Kolchak’s defeat also allowed the Reds to complete the conquest of Central Asia. In early 1918 the Russian railway workers and soldiers of Tashkent had established a Turkestan Soviet Republic. But it was cut off from the rest of Russia by the Orenburg Cossacks, who were Kolchak’s allies, and its influence was confined to the cities. The cotton-growing regions of the Ferghana Valley were controlled by the native rebels, known as the Basmachis, whose bands united the separate Turkic tribes (Uzbeks, Kirghiz and Tajiks) against the Russian-Soviet regime under the banner of ‘Turkestan for the Natives’. Punitive requisitionings from the Muslim population had sparked a dreadful famine during 1918, in which it is estimated that at least a quarter of the population died, and this gave the Basmachis almost universal support in the countryside. Since the divide between town and country was also a political and ethnic division, it was understandable that the Soviet regime was seen as a new form of colonial exploitation; which is largely what it was. When the Red Army arrived in Tashkent at the end of 1919 it set up a special commission to report on the Soviet government.
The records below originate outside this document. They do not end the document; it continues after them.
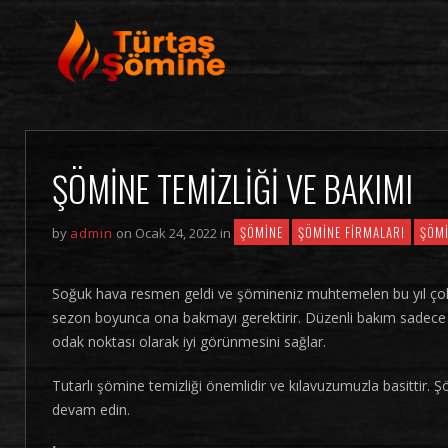
ŞÖMINE TEMIZLIĞI VE BAKIMI
ŞÖMINE
ŞÖMINE FIRMALARI
ŞÖMI
by
admin
on Ocak 24, 2022 in
Soğuk hava resmen geldi ve şömineniz muhtemelen bu yıl çokta
sezon boyunca ona bakmayı gerektirir. Düzenli bakım sadec
odak noktası olarak iyi görünmesini sağlar.
Tutarlı şömine temizliği önemlidir ve kılavuzumuzla basittir.
devam edin.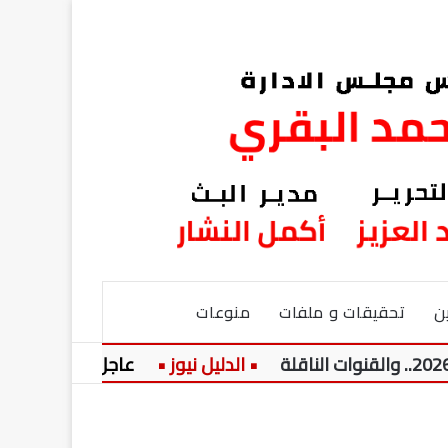
ن
تحقيقات و ملفات
منوعات
عاجل:
نيولوك جديد..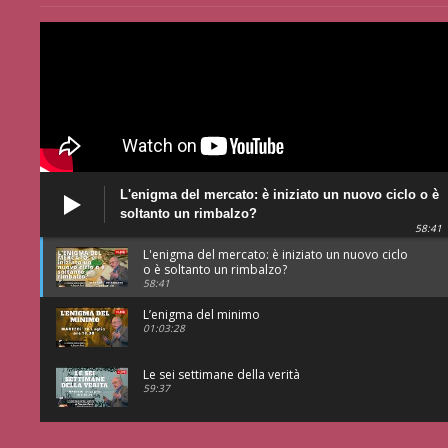
L'enigma del mercato: è iniziato un nuovo ciclo o è
soltanto un rimbalzo?
58:41
L'enigma del mercato: è iniziato un nuovo ciclo
o è soltanto un rimbalzo?
58:41
L’enigma del minimo
01:03:28
Le sei settimane della verità
59:37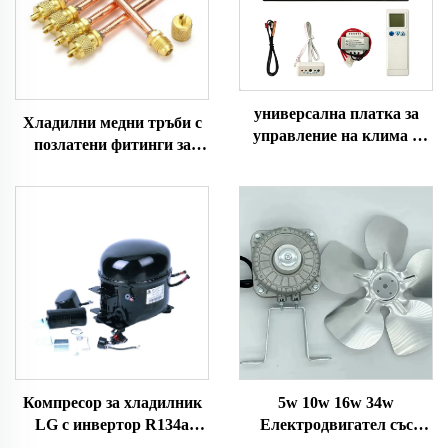
универсална платка за
Хладилни медни тръби с
управление на клима 3
позлатени фитинги за
скорости универсална
обслужване на
платка за управление на
климатични уредби
климатик универсална
платка за управление на
клима за разделен
климатик
Компресор за хладилник
5w 10w 16w 34w
LG с инвертор R134a
Електродвигател със
R600a охлаждащи агенти
сенсорен полюс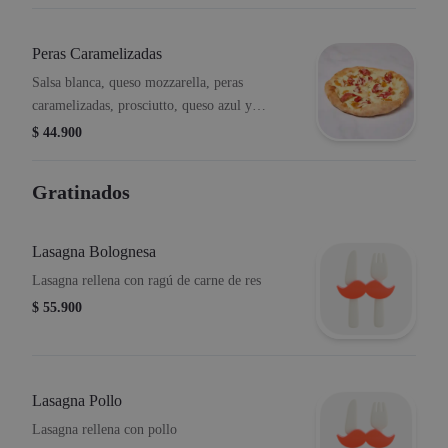
Peras Caramelizadas
Salsa blanca, queso mozzarella, peras
caramelizadas, prosciutto, queso azul y
láminas de parmesano.
$ 44.900
Gratinados
Lasagna Bolognesa
Lasagna rellena con ragú de carne de res
$ 55.900
Lasagna Pollo
Lasagna rellena con pollo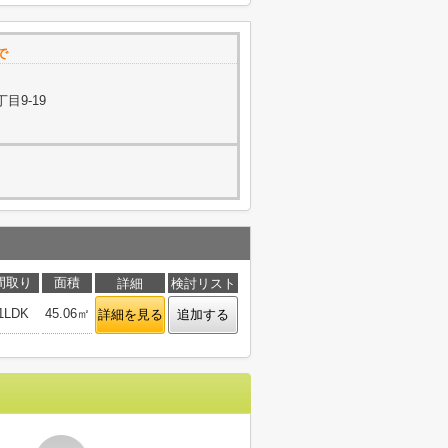
で
目9-19
間取り
面積
詳細
検討リスト
1LDK
45.06㎡
詳細を見る
追加する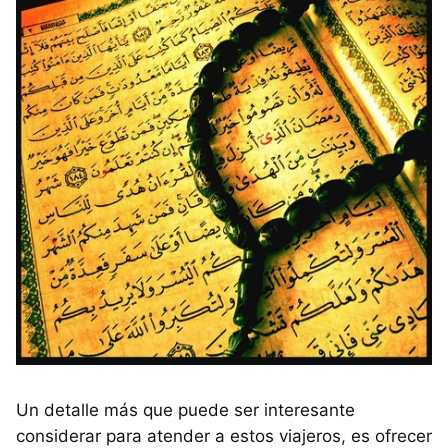
Un detalle más que puede ser interesante
considerar para atender a estos viajeros, es ofrecer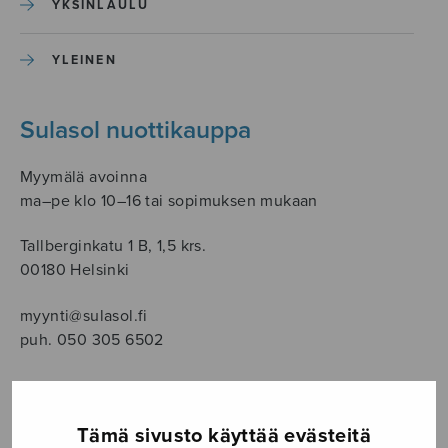
YKSINLAULU
YLEINEN
Sulasol nuottikauppa
Myymälä avoinna
ma–pe klo 10–16 tai sopimuksen mukaan
Tallberginkatu 1 B, 1,5 krs.
00180 Helsinki
myynti@sulasol.fi
puh. 050 305 6502
Tämä sivusto käyttää evästeitä
NÄYTÄ KARTALLA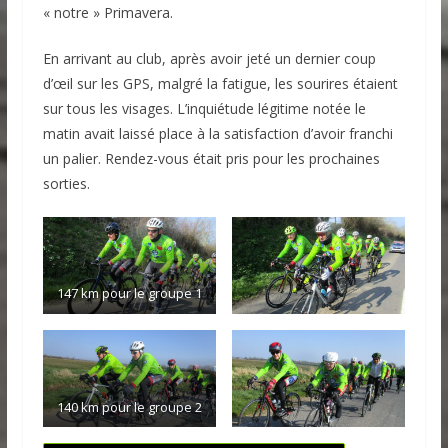
« notre » Primavera.
En arrivant au club, après avoir jeté un dernier coup
d’œil sur les GPS, malgré la fatigue, les sourires étaient
sur tous les visages. L’inquiétude légitime notée le
matin avait laissé place à la satisfaction d’avoir franchi
un palier. Rendez-vous était pris pour les prochaines
sorties.
147 km pour le groupe 1
140 km pour le groupe 2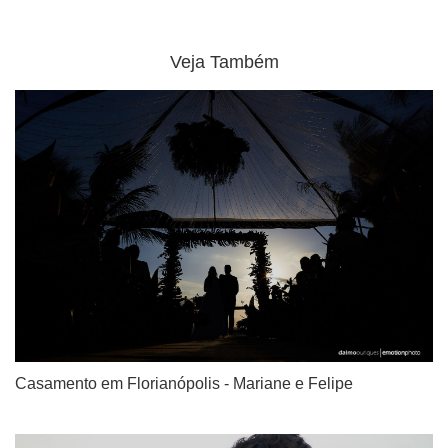
Veja Também
Casamento em Florianópolis - Mariane e Felipe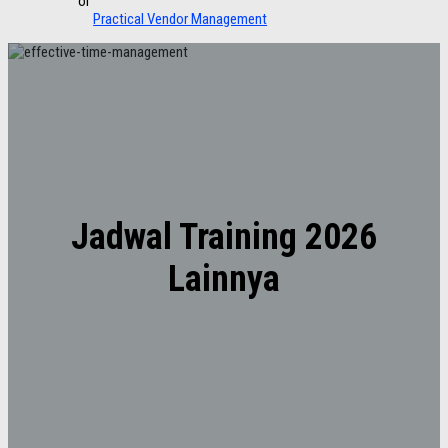
Practical Vendor Management
Jadwal Training 2026
Lainnya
It concluded that it had been dominated by ‘colonially nationalistic hanger-on elements’ and ‘old servants of the tsarist regime’ who used ‘the camouflage of the class struggle … to persecute the native population in a most brutal manner’. The tsarist colonial policy of banishing the Kirghiz pastoralists to the infertile regions and settling Russian colonists on the fertile plain had even been intensified. In the Semirechie region the local Soviet had introduced a slave economy, forcing the Kirghiz natives to work without payment on Russian peasant farms or risk execution. The attitude of the Bolshevik leaders in Tashkent towards this had been one of callous indifference. One of the Bolsheviks had been heard to say that the Kirghiz were ‘the weakest race from the Marxist point of view and must die out anyway.’91

Under pressure from Lenin, the Tashkent government slowly changed its attitudes after 1920. Land taken from the natives was returned; requisitionings were reduced, and brought to a halt from 1921 under the NEP; bazaars were allowed to reopen; mosques were taken out of Soviet control; and Koranic law, which the Tashkent government had abolished in 1918, was restored for believers. All this helped to quell the Basmachi revolt: by 1923 it had virtually been liquidated and remained only in the isolated eastern mountain regions of Uzbekistan and Tajikstan, where with the aid of the mujahaddin, it continued for several more years. Meanwhile, the Soviet regime pursued its policy of recruiting native élites. Over half the delegates to the Turkestan Party Congress in 1921 were Muslims, many of them from the old secular intelligentsia, or jadid, who saw in the regime a modernizing force. And indeed to a large extent it was. The new republics of Central Asia — Uzbekistan, Turkmenistan, Kazakhstan, Kirghizia and Tajikstan — were all, in a cultural sense at least, built up as modern nations in the 1920s. Vast resources were invested in education at all levels, which greatly improved literacy rates. Special efforts were devoted to the training of a native political and technical élite. There was a boom in native-language publications for the new reading public. Most journalists, it is true, had to be recruited from the Volga Tatars, who were culturally more advanced than the Central Asians but not always conversant with the nuances of the local language. Thus one Uzbek daily, Kyzyl bairak, appeared for a time with the slogan above its title-head: ‘Tramps of the World Unite!’92 But such mistakes are bound to happen when a national culture is built up from scratch.

International relations complicated the Soviet conquest of the Caucasus. Turkey and Britain both vied with Russia for domination of this vital region after 1918. The Turks had designs on Azerbaijan, to whose population they were ethnically and linguistically related. They also wanted to keep Armenia weak in order to retain their hold on eastern Anatolia, which they had cleared of its Armenian population through the genocide of 1915. As for the British, they saw in the Caucasus a buffer protecting Persia and India from Russia. It was also rich in manganese and oil, which the British, in their best traditions of colonial piracy, were busily exporting from the Baku oil-fields whilst their troops were stationed there as a ‘protective force’. The brief independence of the three Caucasian nations (Armenia, Azerbaijan and Georgia) was almost wholly dependent upon the temporary postwar weakness of Russia and Turkey, the traditional powers in the region, and, at least in the case of the last two, the protection of Britain as well. On their own, these nations were much too small and ethnically divided to maintain their independence once Russia and Turkey began to reassert their domination in the region.